(Beginning of Raw data)

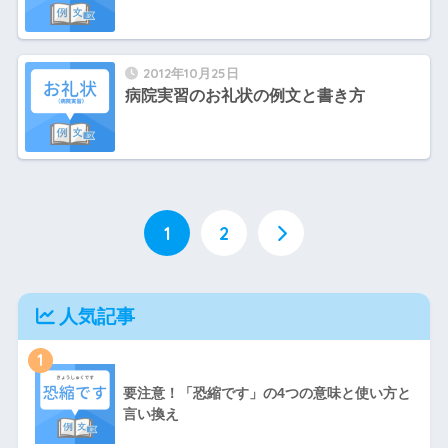
2012年10月25日
病院実習のお礼状の例文と書き方
1
2
人気記事
1
要注意！「恐縮です」の4つの意味と使い方と
言い換え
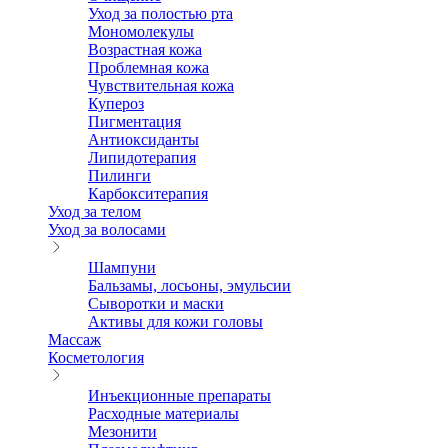
Уход за полостью рта
Мономолекулы
Возрастная кожа
Проблемная кожа
Чувствительная кожа
Купероз
Пигментация
Антиоксиданты
Липидотерапия
Пилинги
Карбокситерапия
Уход за телом
Уход за волосами
Шампуни
Бальзамы, лосьоны, эмульсии
Сыворотки и маски
Активы для кожи головы
Массаж
Косметология
Инъекционные препараты
Расходные материалы
Мезонити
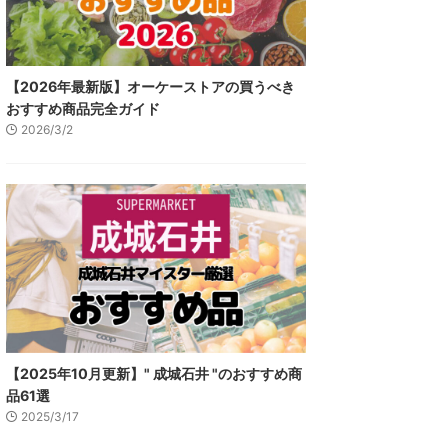
【2026年最新版】オーケーストアの買うべき
おすすめ商品完全ガイド
2026/3/2
【2025年10月更新】" 成城石井 "のおすすめ商
品61選
2025/3/17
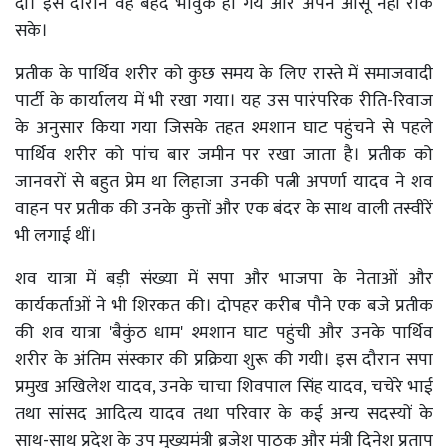
दी। इस दौरान वह बेहद भावुक हो गये और अपने आंसू नहीं रोक
सके।
प्रतीक के पार्थिव शरीर को कुछ समय के लिए रास्ते में समाजवादी
पार्टी के कार्यालय में भी रखा गया। यह उस पारंपरिक रीति-रिवाज
के अनुसार किया गया जिसके तहत श्मशान घाट पहुंचने से पहले
पार्थिव शरीर को पांच बार जमीन पर रखा जाता है। प्रतीक को
जानवरों से बहुत प्रेम था लिहाजा उनकी पत्नी अपर्णा यादव ने शव
वाहन पर प्रतीक की उनके कुत्तों और एक बंदर के साथ वाली तस्वीरें
भी लगाई थीं।
शव यात्रा में बड़ी संख्या में सपा और भाजपा के नेताओं और
कार्यकर्ताओं ने भी शिरकत की। दोपहर करीब पौने एक बजे प्रतीक
की शव यात्रा 'बैकुंठ धाम' श्मशान घाट पहुंची और उनके पार्थिव
शरीर के अंतिम संस्कार की प्रक्रिया शुरू की गयी। इस दौरान सपा
प्रमुख अखिलेश यादव, उनके चाचा शिवपाल सिंह यादव, चचेरे भाई
तथा सांसद आदित्य यादव तथा परिवार के कई अन्य सदस्यों के
साथ-साथ प्रदेश के उप मुख्यमंत्री ब्रजेश पाठक और मंत्री दिनेश प्रताप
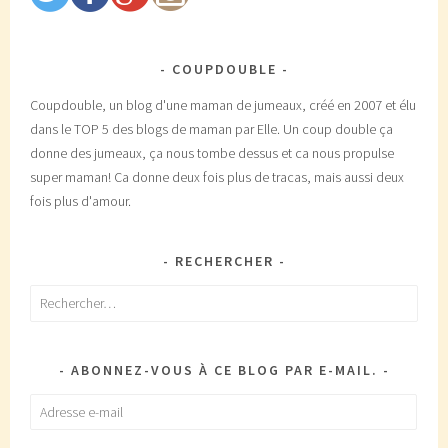
COUPDOUBLE
Coupdouble, un blog d'une maman de jumeaux, créé en 2007 et élu
dans le TOP 5 des blogs de maman par Elle. Un coup double ça
donne des jumeaux, ça nous tombe dessus et ca nous propulse
super maman! Ca donne deux fois plus de tracas, mais aussi deux
fois plus d'amour.
RECHERCHER
Rechercher :
ABONNEZ-VOUS À CE BLOG PAR E-MAIL.
Adresse
e-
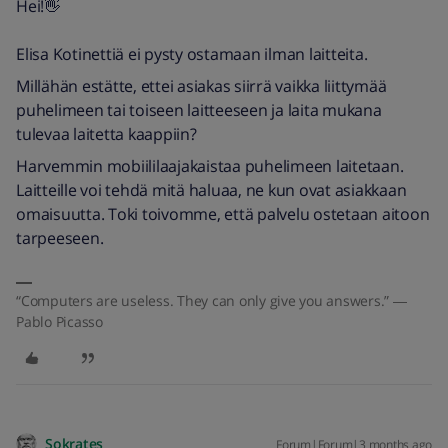
Hei!👋
Elisa Kotinettiä ei pysty ostamaan ilman laitteita.
Millähän estätte, ettei asiakas siirrä vaikka liittymää
puhelimeen tai toiseen laitteeseen ja laita mukana
tulevaa laitetta kaappiin?
Harvemmin mobiililaajakaistaa puhelimeen laitetaan.
Laitteille voi tehdä mitä haluaa, ne kun ovat asiakkaan
omaisuutta. Toki toivomme, että palvelu ostetaan aitoon
tarpeeseen.
“Computers are useless. They can only give you answers.” ―
Pablo Picasso
Sokrates
Forum|Forum|3 months ago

(End of Raw data)

> **Exercise objective**: Return, from the data, each line that has the word "puhelimeen" in it.

> **Exercise response**:
puhelimeen tai toiseen laitteeseen ja laita mukana
Harvemmin mobiililaajakaistaa puhelimeen laitetaan.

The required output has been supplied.